On Friday, a survey data released from the University of Michigan had revealed a sign of lustre for the ailing US economy, as US consumer sentiment had ticked up on early June followed by a reopening of the businesses alongside a surprise gain of 2.5 million in non-farm payroll last month, though the hiring spree could not outweigh frets of a lingering recession alongside a resurgence of the pandemic outbreak.
Besides, the US consumer confidence survey report released on Friday by the University of Michigan, had been well in alignment with the analysts’ expectation, as a deluge of dismal data including a record unemployment rate had kept a lid on the readings.

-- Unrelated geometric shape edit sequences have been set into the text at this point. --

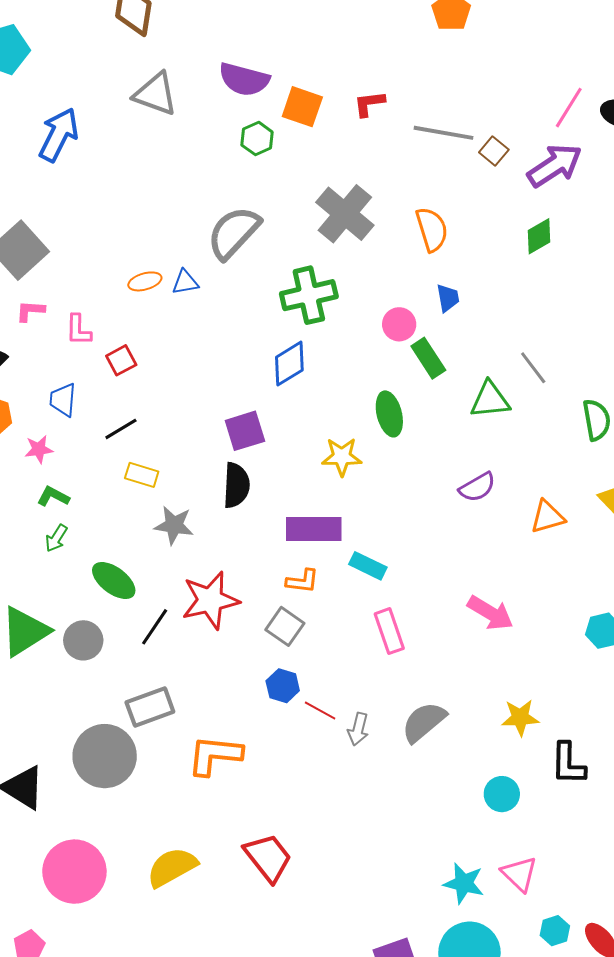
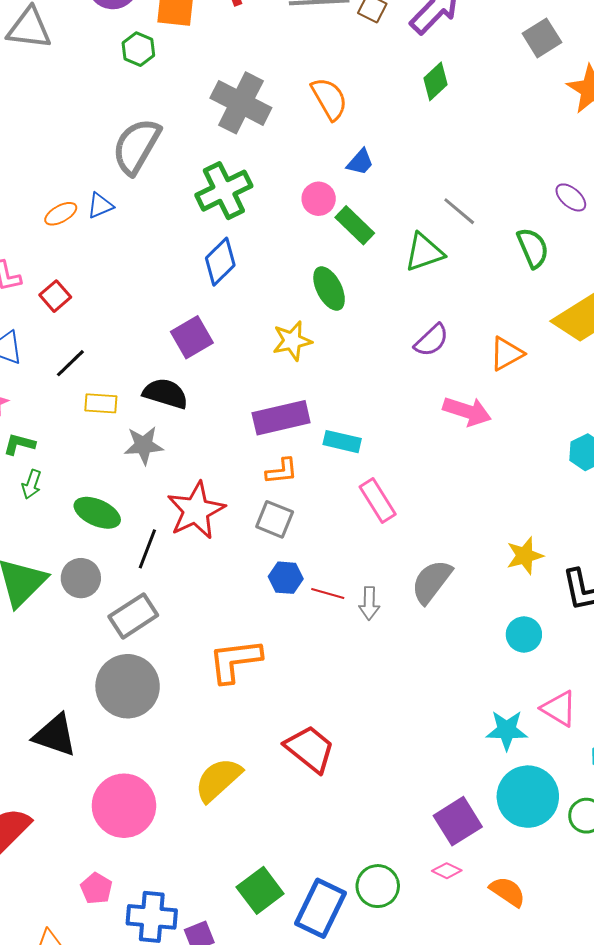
blue trapezoid: (448, 298) -> (360, 162), turned 64
black semicircle: (236, 485) -> (165, 394), moved, turned -63
pink arrow: (490, 613) -> (467, 411), moved
gray rectangle: (150, 707) -> (133, 616), moved

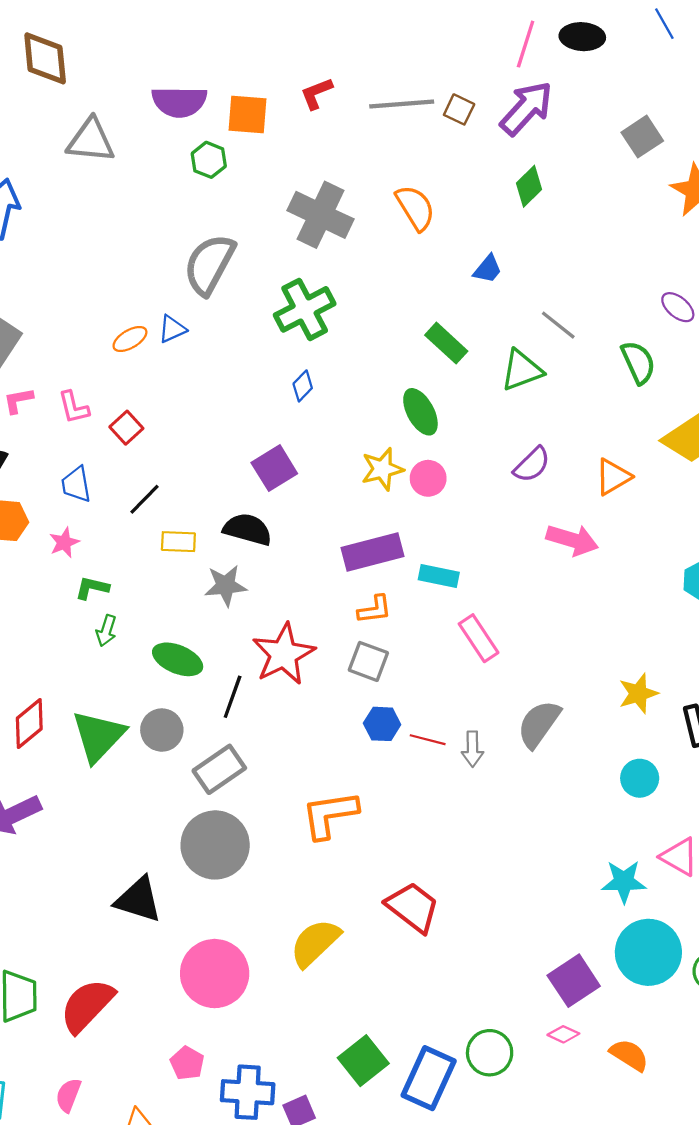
blue trapezoid: (360, 162) -> (488, 269), moved
pink circle: (319, 199) -> (428, 478), moved
blue diamond: (220, 262) -> (303, 386), size x0.6

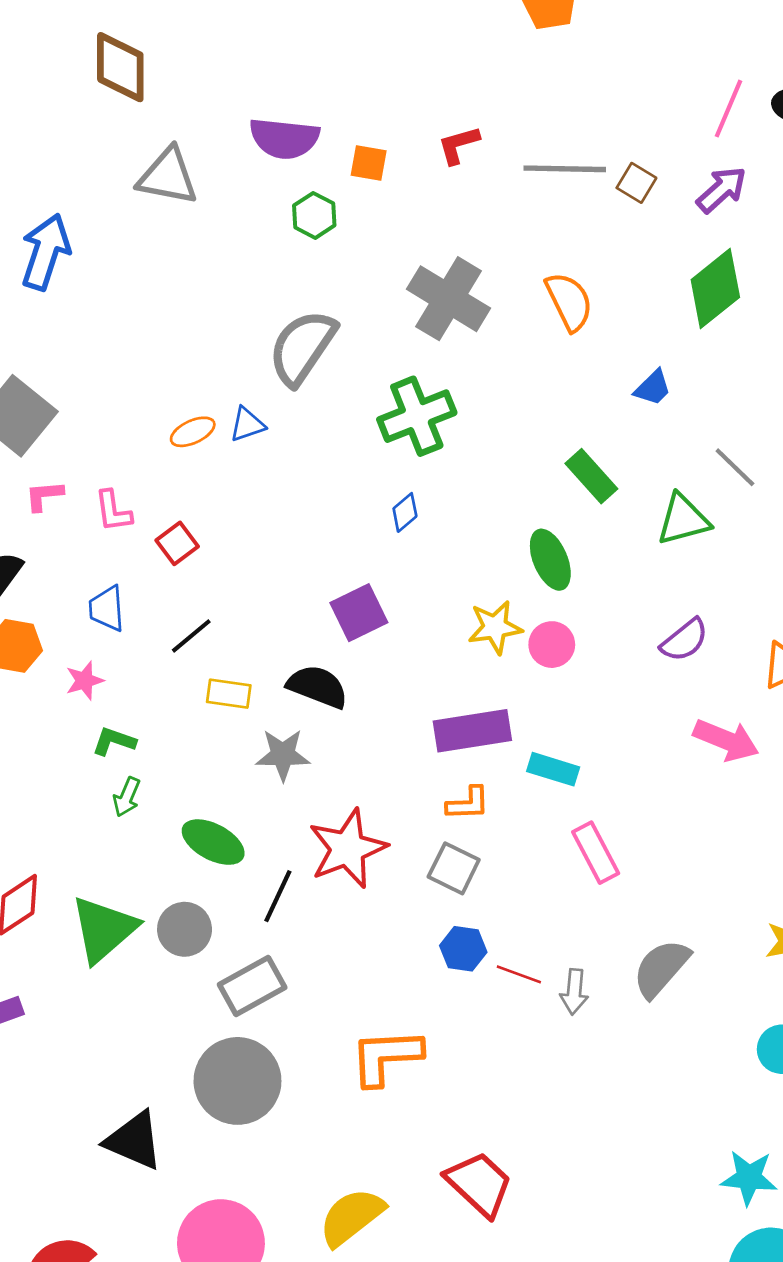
purple arrow: (526, 108) -> (722, 190), size x0.7
orange square: (247, 114) -> (369, 163), size x0.7
green diamond: (529, 186) -> (715, 288), size x1.5

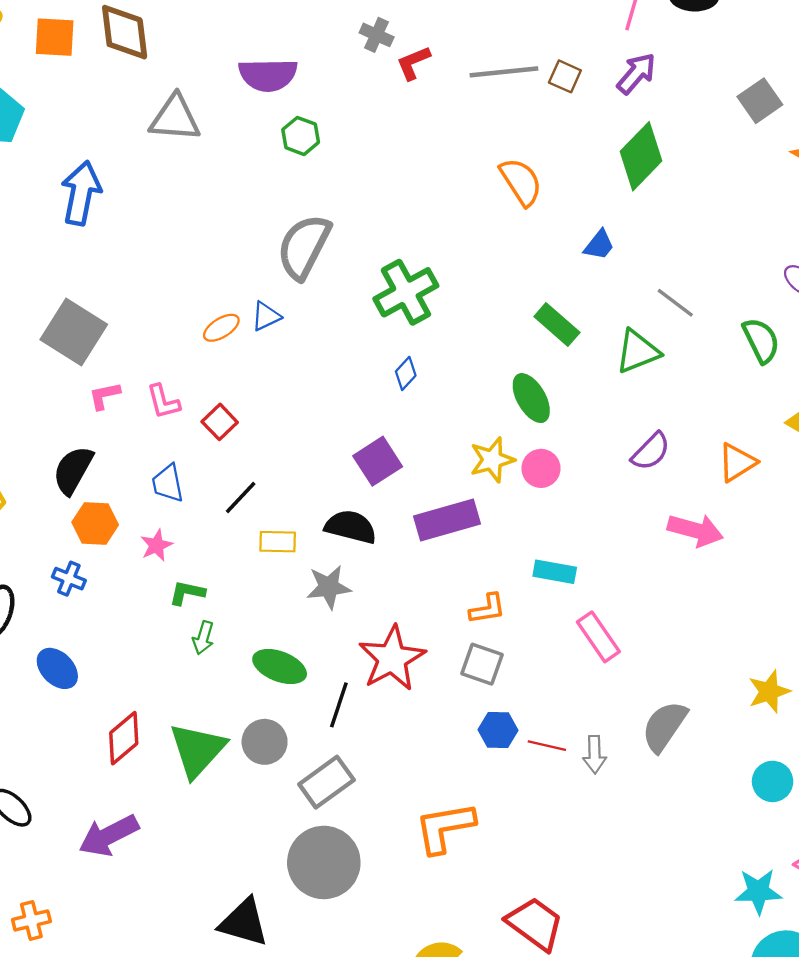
orange square: (369, 163) -> (55, 37), moved, size x1.4
gray cross: (449, 299) -> (377, 35), moved, size x0.5
purple rectangle: (472, 731) -> (447, 520), moved

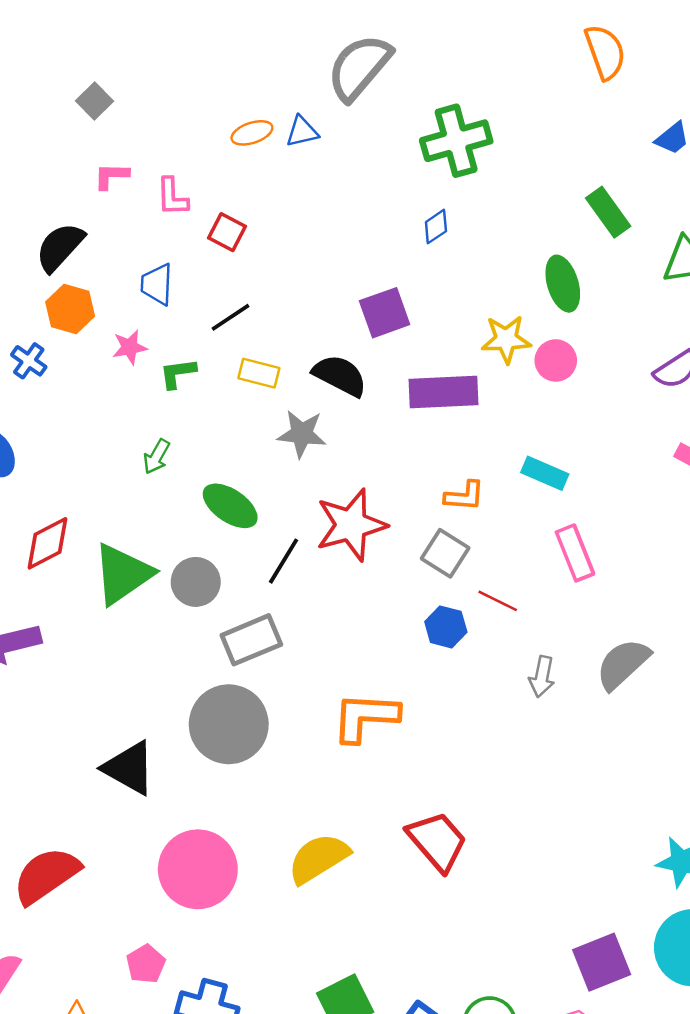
gray square: (74, 332) -> (95, 101), size x0.5
red square: (220, 422) -> (227, 232), turned -32
green L-shape: (187, 593) -> (178, 373), moved, turned -33
red line: (547, 746) -> (498, 601), moved

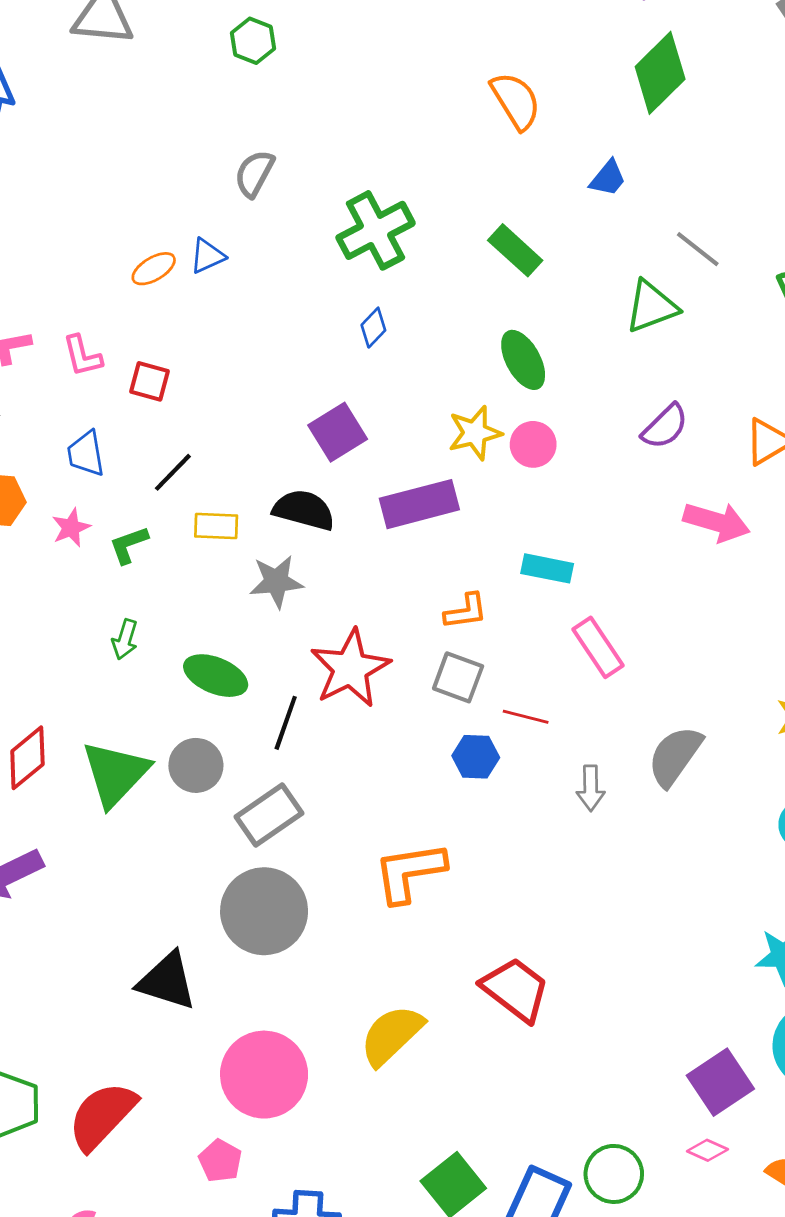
gray semicircle: (359, 67) -> (254, 173), size x0.6
green rectangle: (608, 212) -> (515, 250), moved
pink pentagon: (146, 964) -> (220, 1161), moved

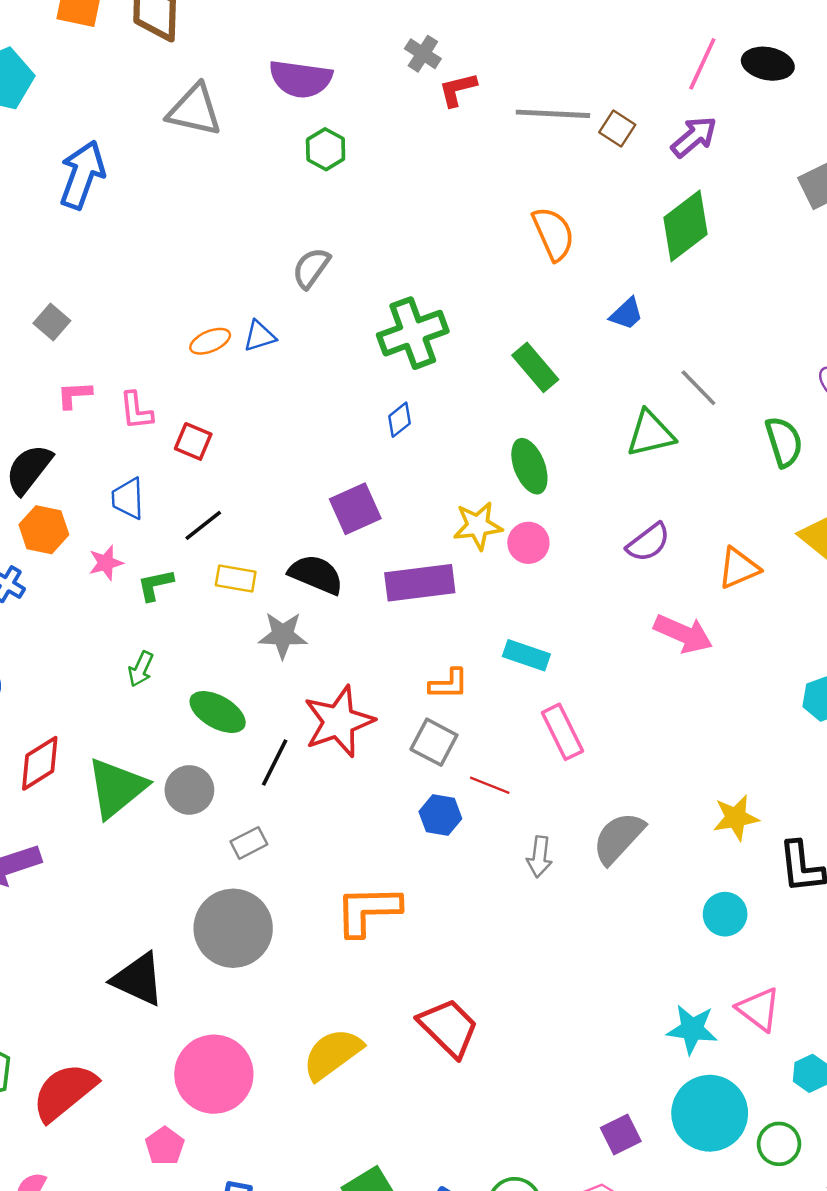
gray rectangle: (269, 815) -> (249, 843), size x0.6
purple square: (720, 1082) -> (621, 1135), size x0.7

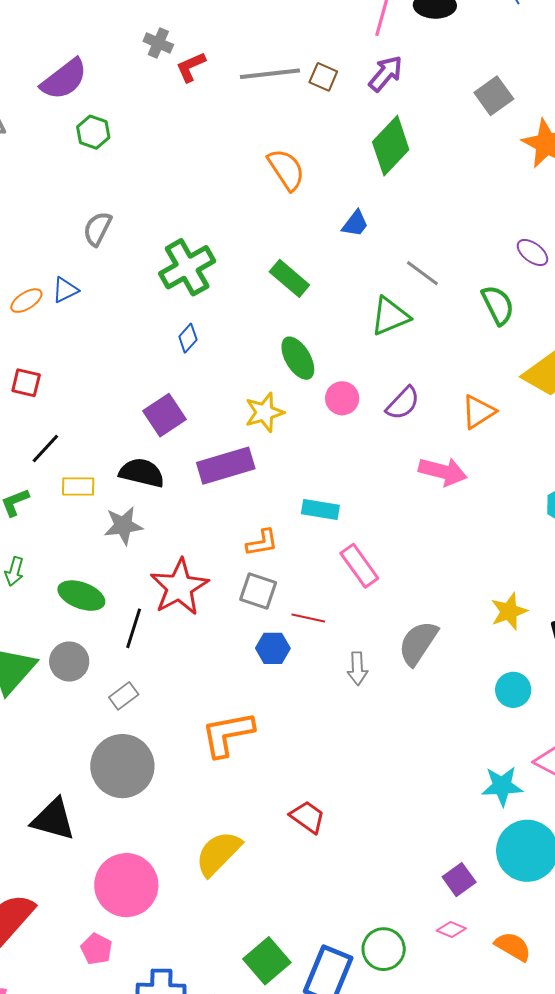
purple semicircle: (301, 79) -> (64, 79), turned -36
pink circle: (528, 543) -> (342, 398), moved
red trapezoid: (449, 1028) -> (307, 817), size x0.7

Aside from that, according to the U. of Mich. (University of Michigan) survey report for early June, the U. of Mich. Consumer Sentiment Index had witnessed a rise to 78.9 in early June, compared to a reading of 72.3 in May, while the U.
of Mich. survey report said, “Few consumers anticipate the reestablishment of favourable economic conditions anytime soon. Two-thirds of consumers in the survey expected ‘bad times financially’ during the year ahead, while half anticipated a ‘renewed downturn.
More than 20 million lay offs in non-essential sector likely to slow down the recovery
In tandem, although the U. of Mich. US Consumer Confidence Index unveiled a glimpse of hope for the US economy a couple of days after the US Fed Chair Powell had signalled dour economic projection for the US economy in a medium- to longer-term outlook, an employment gap of nearly 20 million on the non-essential sectors remained as a long slog amid a tepid inflation alongside consumer spending.
Apart from that, as the Fed Chair Powell’s remarks seemed to have taken a heavier toll on the survey participants, the University of Michigan five-year inflation expectation had dropped to 2.6 per cent in early June, compared to a reading of 2.7 per cent a month earlier, suggesting a persistent lag in US consumer spending, the centrepiece of US economy accountable for roughly two-thirds of entire US economic activity.